Data for processing Block Start
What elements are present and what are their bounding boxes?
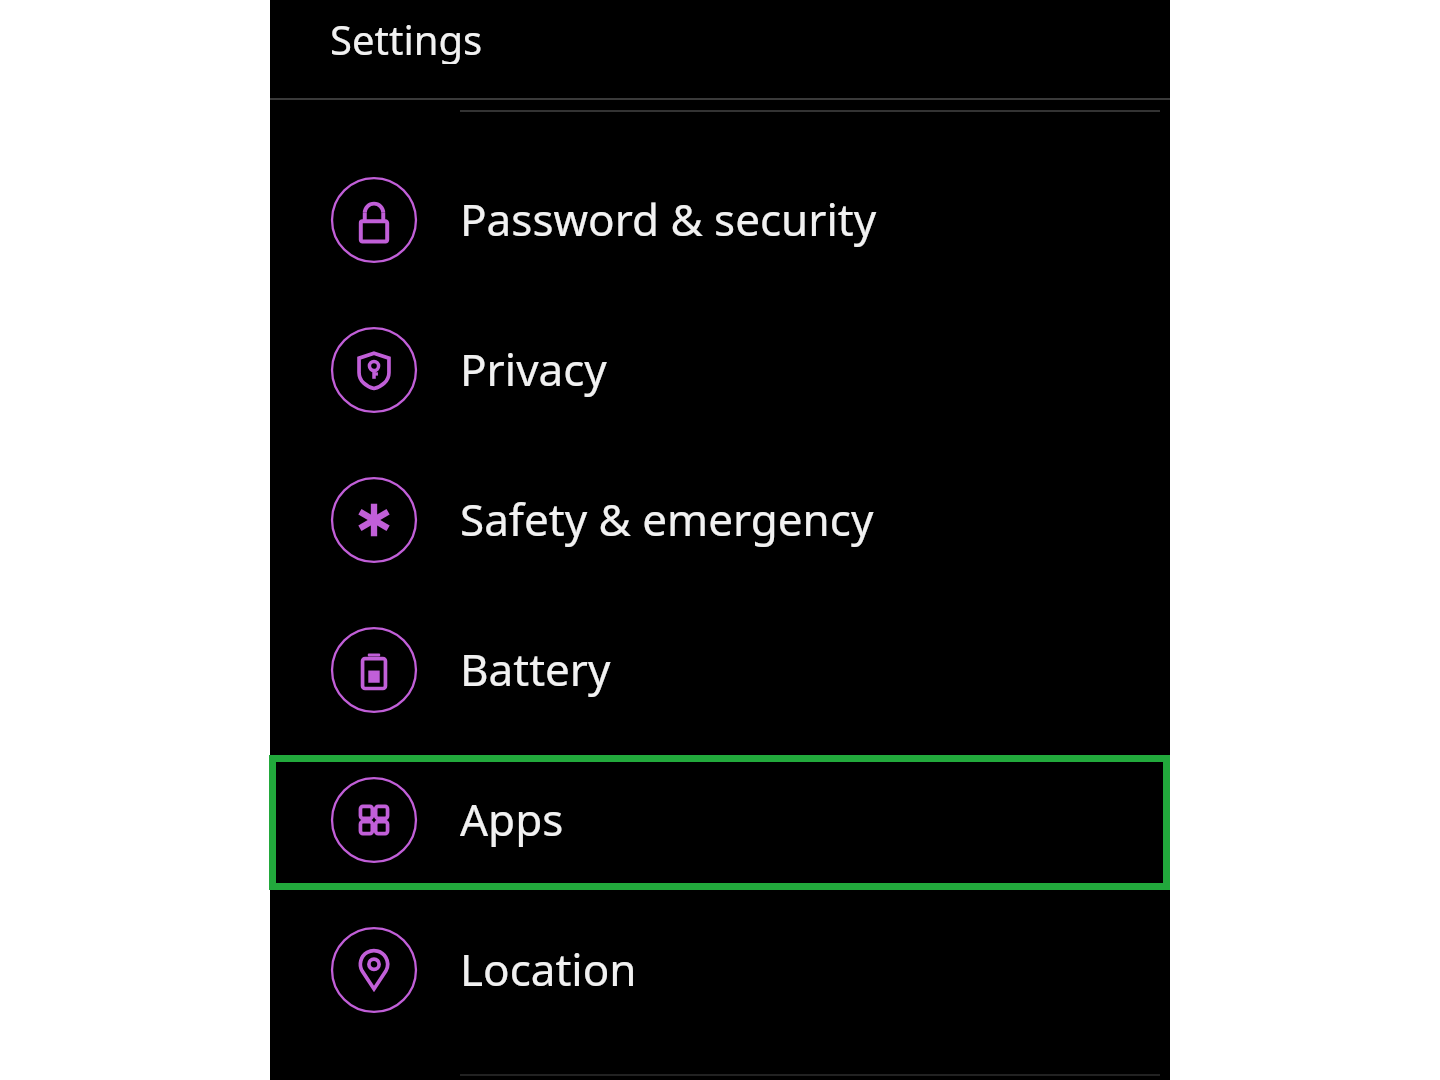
staticText: Password & security — [460, 189, 877, 249]
staticText: Battery — [460, 639, 611, 699]
staticText: Privacy — [460, 339, 607, 399]
staticText: Safety & emergency — [460, 489, 874, 549]
button[interactable]: Safety & emergency — [270, 445, 1170, 595]
staticText: Apps — [460, 789, 564, 849]
button[interactable]: Privacy — [270, 295, 1170, 445]
other: Apps highlighted — [269, 755, 1170, 890]
button[interactable]: Apps — [270, 745, 1170, 895]
button[interactable]: Settings — [330, 12, 730, 64]
button[interactable]: Battery — [270, 595, 1170, 745]
button[interactable]: Password & security — [270, 145, 1170, 295]
staticText: Settings — [330, 12, 483, 64]
staticText: Location — [460, 939, 637, 999]
button[interactable]: Location — [270, 895, 1170, 1045]
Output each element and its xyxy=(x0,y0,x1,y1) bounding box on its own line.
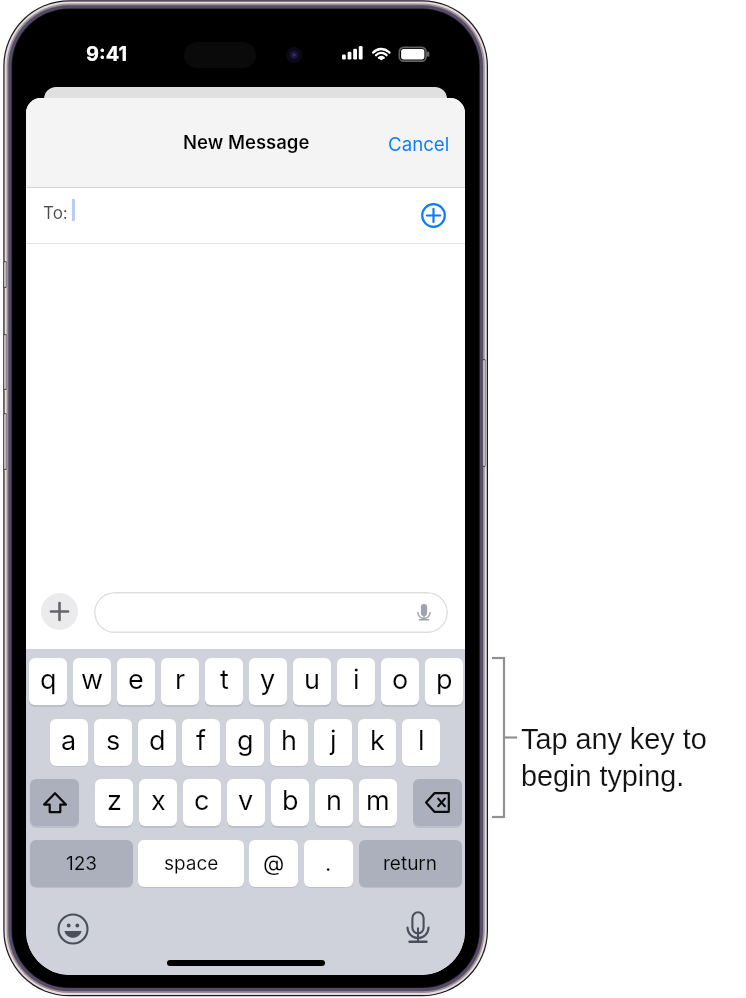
button[interactable]: f xyxy=(182,719,220,766)
staticText: Cancel xyxy=(388,133,450,156)
staticText: j xyxy=(330,724,337,757)
staticText: space xyxy=(164,852,219,875)
staticText: d xyxy=(149,724,166,757)
button[interactable]: x xyxy=(139,779,177,826)
button[interactable]: s xyxy=(94,719,132,766)
button[interactable]: o xyxy=(381,658,419,705)
staticText: @ xyxy=(263,850,285,877)
button[interactable]: t xyxy=(205,658,243,705)
staticText: z xyxy=(107,784,122,817)
staticText: q xyxy=(40,663,57,696)
staticText: s xyxy=(106,724,121,757)
button[interactable]: Cancel xyxy=(378,123,460,165)
button[interactable]: h xyxy=(270,719,308,766)
button[interactable]: space xyxy=(138,840,244,887)
button[interactable]: j xyxy=(314,719,352,766)
button[interactable]: return xyxy=(359,840,462,887)
button[interactable]: Shift xyxy=(30,779,79,826)
button[interactable]: r xyxy=(161,658,199,705)
staticText: h xyxy=(281,724,297,757)
staticText: e xyxy=(128,663,144,696)
button[interactable]: g xyxy=(226,719,264,766)
button[interactable]: l xyxy=(402,719,440,766)
button[interactable]: p xyxy=(425,658,463,705)
staticText: t xyxy=(220,663,229,696)
button[interactable]: d xyxy=(138,719,176,766)
staticText: 9:41 xyxy=(86,42,128,66)
button[interactable]: v xyxy=(227,779,265,826)
button[interactable]: e xyxy=(117,658,155,705)
staticText: m xyxy=(366,784,390,817)
staticText: c xyxy=(194,784,210,817)
staticText: g xyxy=(237,724,254,757)
button[interactable]: Delete xyxy=(413,779,462,826)
staticText: To: xyxy=(43,203,68,224)
button[interactable] xyxy=(94,592,448,633)
button[interactable]: y xyxy=(249,658,287,705)
button[interactable]: b xyxy=(271,779,309,826)
button[interactable]: 123 xyxy=(30,840,133,887)
staticText: return xyxy=(383,852,438,875)
staticText: u xyxy=(304,663,320,696)
staticText: Tap any key to begin typing. xyxy=(521,723,707,792)
button[interactable]: a xyxy=(50,719,88,766)
button[interactable]: k xyxy=(358,719,396,766)
staticText: l xyxy=(418,724,425,757)
button[interactable]: q xyxy=(29,658,67,705)
button[interactable]: i xyxy=(337,658,375,705)
staticText: n xyxy=(326,784,342,817)
button[interactable]: z xyxy=(95,779,133,826)
button[interactable]: c xyxy=(183,779,221,826)
button[interactable]: n xyxy=(315,779,353,826)
button[interactable]: Add attachment xyxy=(41,593,78,630)
staticText: w xyxy=(81,663,104,696)
staticText: p xyxy=(436,663,453,696)
button[interactable]: Add contact xyxy=(410,192,456,238)
staticText: v xyxy=(238,784,254,817)
button[interactable]: Dictation xyxy=(403,910,433,946)
button[interactable]: w xyxy=(73,658,111,705)
button[interactable]: . xyxy=(304,840,353,887)
staticText: i xyxy=(353,663,360,696)
staticText: x xyxy=(151,784,166,817)
staticText: r xyxy=(175,663,186,696)
button[interactable]: To: xyxy=(26,188,465,244)
button[interactable]: @ xyxy=(249,840,298,887)
staticText: o xyxy=(392,663,409,696)
staticText: New Message xyxy=(183,131,310,153)
staticText: . xyxy=(325,850,332,877)
staticText: f xyxy=(196,724,206,757)
staticText: k xyxy=(370,724,385,757)
staticText: a xyxy=(61,724,77,757)
button[interactable]: Emoji keyboard xyxy=(57,913,89,945)
staticText: y xyxy=(260,663,276,696)
staticText: b xyxy=(282,784,299,817)
staticText: 123 xyxy=(66,852,98,875)
button[interactable]: u xyxy=(293,658,331,705)
button[interactable]: m xyxy=(359,779,397,826)
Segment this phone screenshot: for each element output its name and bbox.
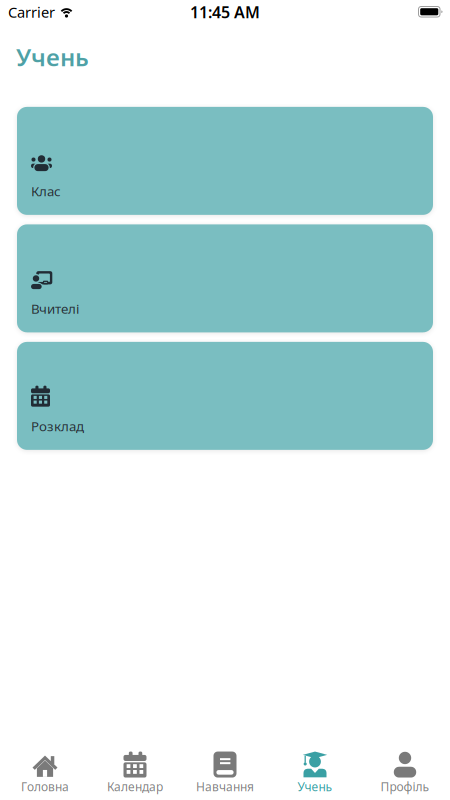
button[interactable]: Клас	[17, 107, 433, 215]
staticText: Учень	[16, 41, 89, 73]
button[interactable]: Учень	[270, 752, 360, 794]
staticText: Клас	[31, 182, 61, 200]
button[interactable]: Навчання	[180, 752, 270, 794]
staticText: Навчання	[196, 779, 254, 794]
staticText: Carrier	[8, 2, 55, 22]
staticText: Розклад	[31, 417, 84, 435]
button[interactable]: Профіль	[360, 752, 450, 794]
staticText: Вчителі	[31, 300, 79, 317]
staticText: Календар	[107, 779, 163, 794]
button[interactable]: Розклад	[17, 342, 433, 450]
staticText: 11:45 AM	[190, 1, 260, 23]
button[interactable]: Головна	[0, 755, 90, 794]
staticText: Профіль	[380, 779, 430, 794]
button[interactable]: Вчителі	[17, 224, 433, 332]
staticText: Учень	[298, 779, 332, 794]
button[interactable]: Календар	[90, 752, 180, 794]
staticText: Головна	[21, 779, 69, 794]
Data for processing Block End
▶ **Brief**: Which lines of the entries above contain the word "Календар"? Copy each of them.

▶ **Task response**:
staticText: Календар	[107, 779, 163, 794]
button[interactable]: Календар	[90, 752, 180, 794]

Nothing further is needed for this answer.